David Cameron announced earlier this month he has ordered Whitehall officials to launch an investigation into the Muslim Brotherhood, led by the UK Ambassador to Saudi Arabia Sir John Jenkins.

The topic was raised by Lib Dem Baroness Falkner of Margravine, who questioned if, the organisation was thought to have committed terrorist offences, "why do they not use existing counter-terrorism laws to prosecute them in the courts?"

"If, on the other hand, the inquiry is being driven at the behest of Saudi Arabia to discredit the Brotherhood," she continued, "it is the UK government and indeed the UK foreign policy that risks being discredited."

Crossbencher and former ambassador to Saudi Arabia Lord Wright of Richmond accused ministers of putting the current ambassador in an "extremely invidious position" since the Saudi government wishes to "discredit and to destroy the Muslim Brotherhood".

In reply, Home Office Minister Lord Taylor of Holbeach insisted the inquiry was being undertaken "on the grounds of national interest" in order to gain a "thorough understanding of the Muslim Brotherhood".

"This is about UK national interest and the UK government forming its own view," he later reiterated, adding Sir John had been chosen because he is "one of our most senior diplomats and has extensive knowledge of the Arab world" and not because of his ambassadorial role.

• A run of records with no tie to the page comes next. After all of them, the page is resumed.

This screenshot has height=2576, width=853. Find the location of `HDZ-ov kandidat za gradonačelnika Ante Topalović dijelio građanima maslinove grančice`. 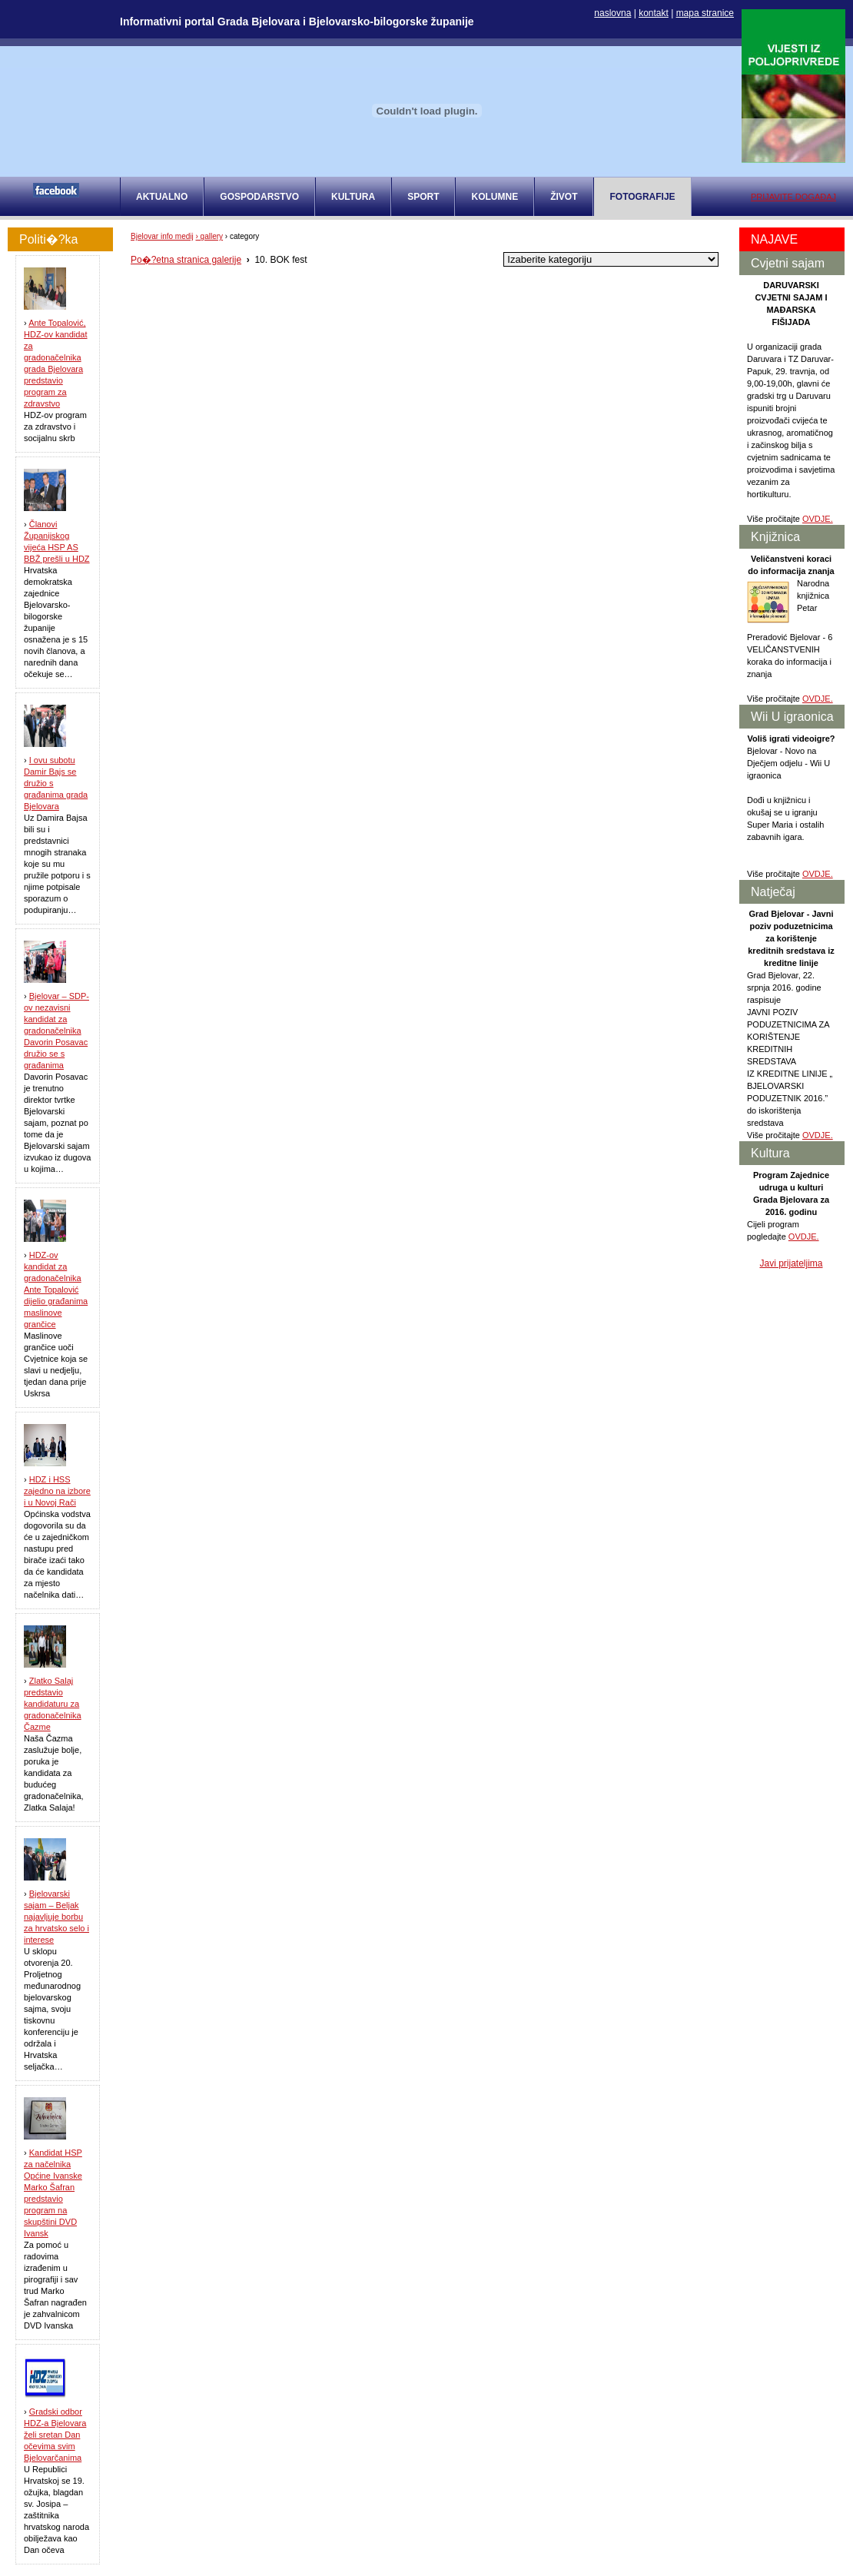

HDZ-ov kandidat za gradonačelnika Ante Topalović dijelio građanima maslinove grančice is located at coordinates (56, 1289).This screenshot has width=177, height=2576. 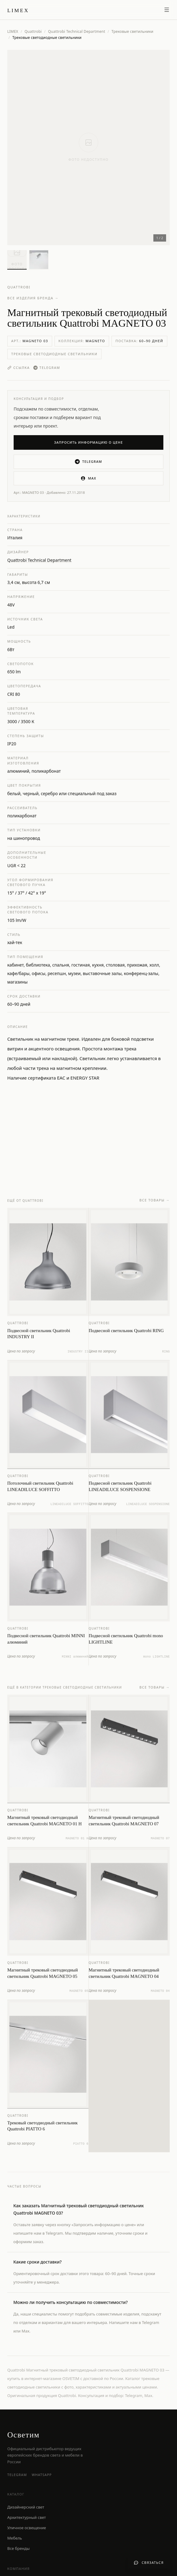 I want to click on MAX, so click(x=88, y=478).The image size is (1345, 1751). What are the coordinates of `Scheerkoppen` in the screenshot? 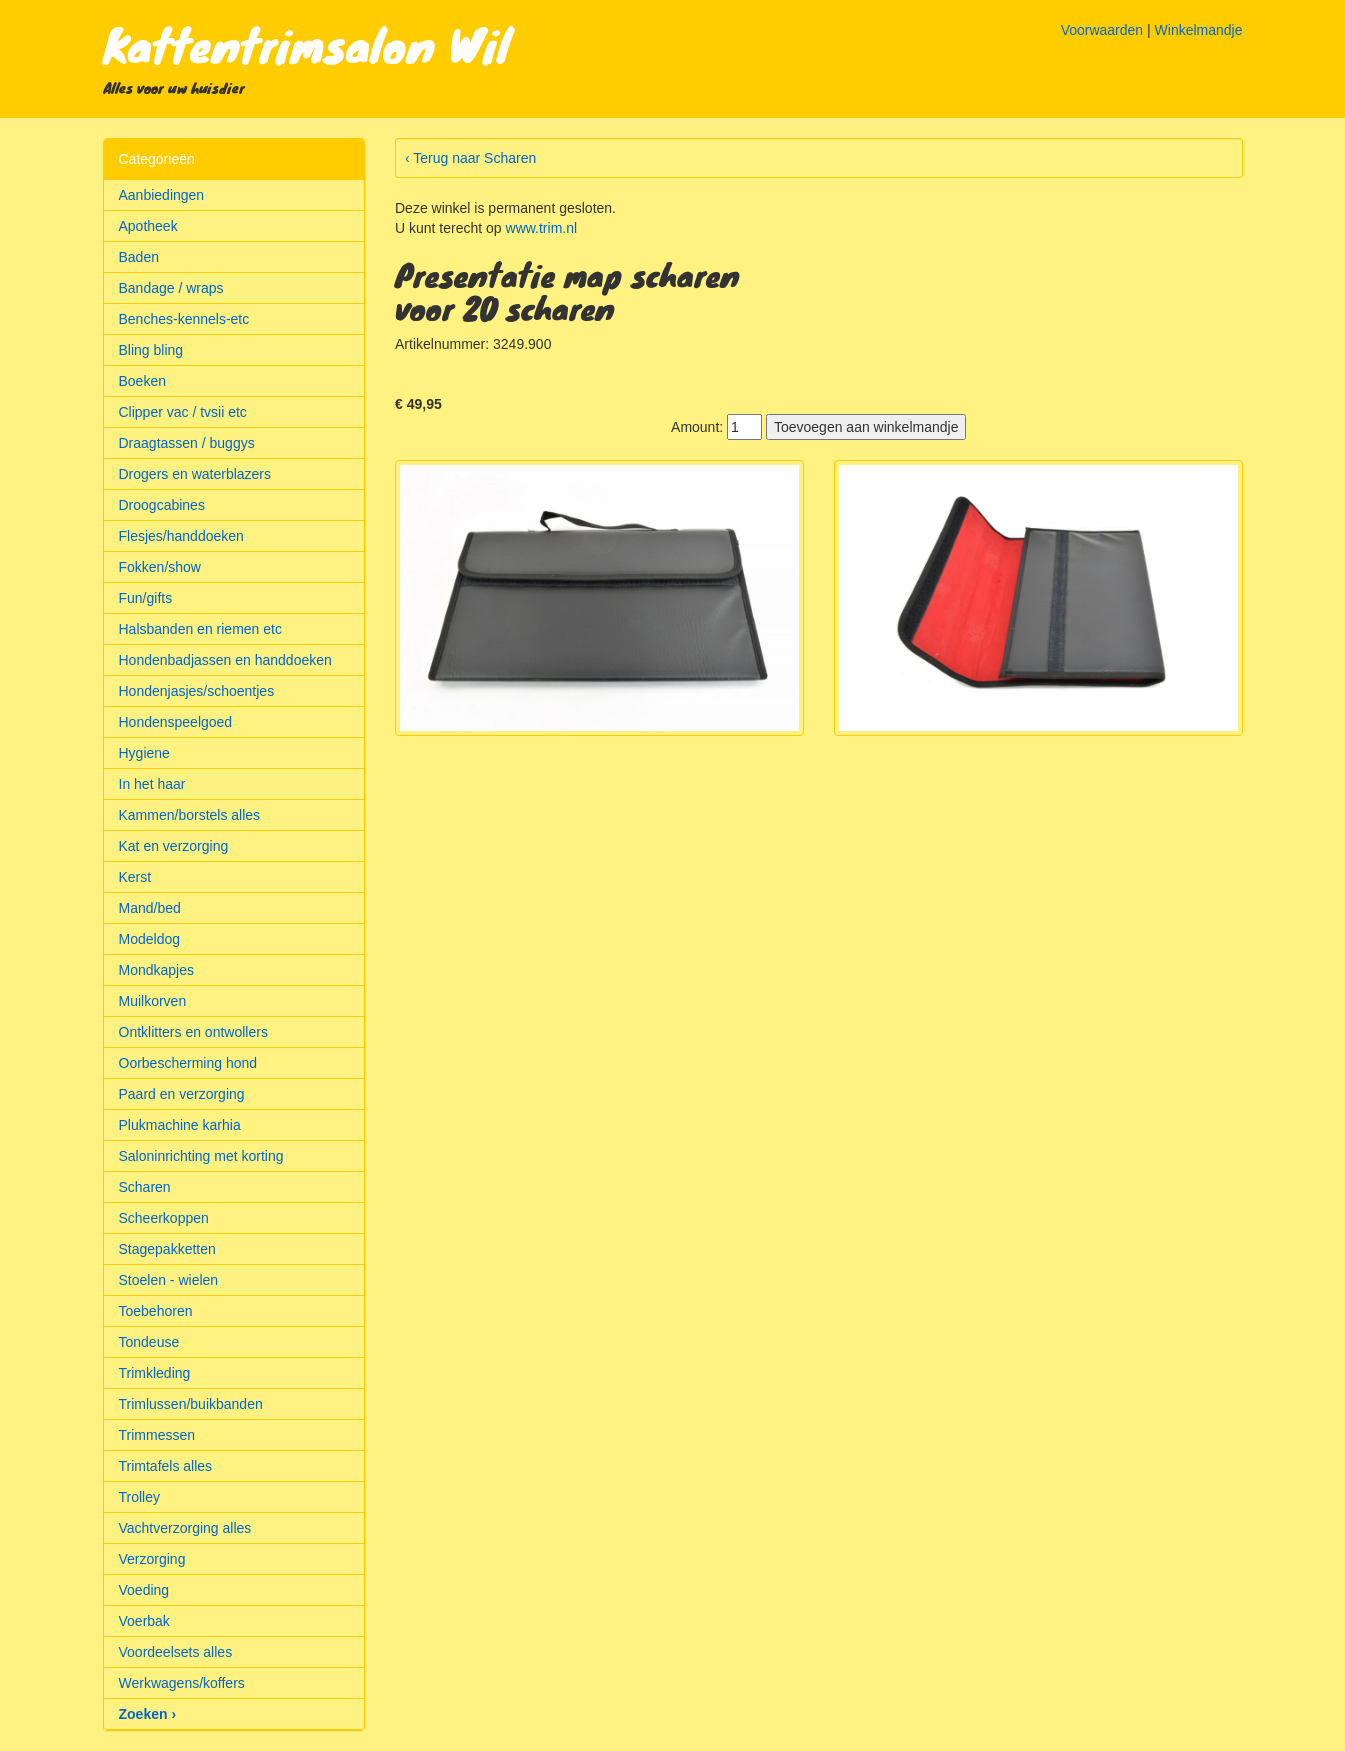 It's located at (164, 1218).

Shadow Home Office minister Baroness Smith of Basildon asked whether "tension" existed on the issue between the Foreign and Commonwealth Office and Number 10, and whether it ought to be regarded as an "investigation" or a "review".

Lord Taylor insisted the government was "at one on the issue" and specified the inquiry took the form of an "internal review for the government itself"

The diplomat Lord Wright then took the unusual step of rising again to tell the House that if he were the ambassador in question "I would myself find it extremely difficult" to comply with the government's instructions.

The minister responded: "I'm very pleased Sir John Jenkins has not found it so."